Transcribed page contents
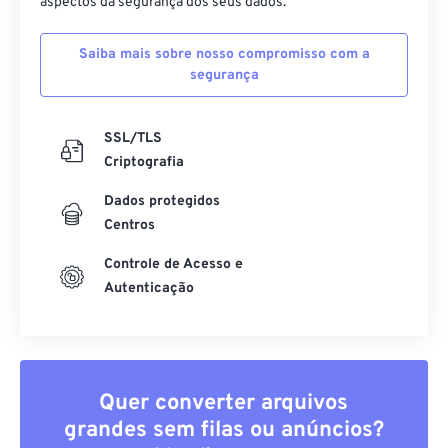
aspectos da segurança dos seus dados.
Saiba mais sobre nosso compromisso com a
segurança
SSL/TLS
Criptografia
Dados protegidos
Centros
Controle de Acesso e
Autenticação
Quer converter arquivos
grandes sem filas ou anúncios?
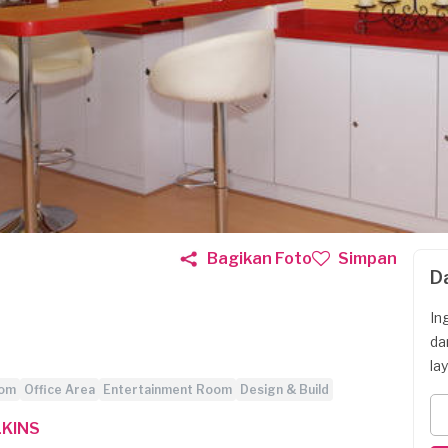
Bagikan Foto
Simpan
D
In
da
la
oom
Office Area
Entertainment Room
Design & Build
KINS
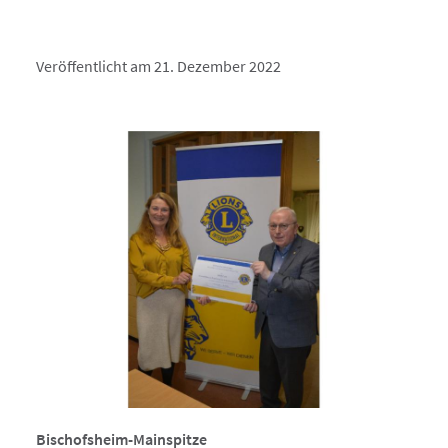
Veröffentlicht am 21. Dezember 2022
Bischofsheim-Mainspitze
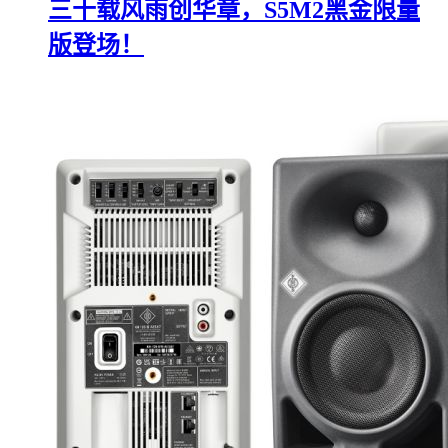
三十载风雨创华章，S5M2黑金限量
版登场！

WHAT IS REQUIRED
Extract the run of lines beginning with the line that holds "Veröffentlicht am 21. Dezember 2022" and ending at the last line of the data, inclusive. Exclude any pictures from the copy.

ANSWER FOR THE TASK
Veröffentlicht am 21. Dezember 2022
Bischofsheim-Mainspitze
三十载风雨创华章，S5M2黑金限量
版登场！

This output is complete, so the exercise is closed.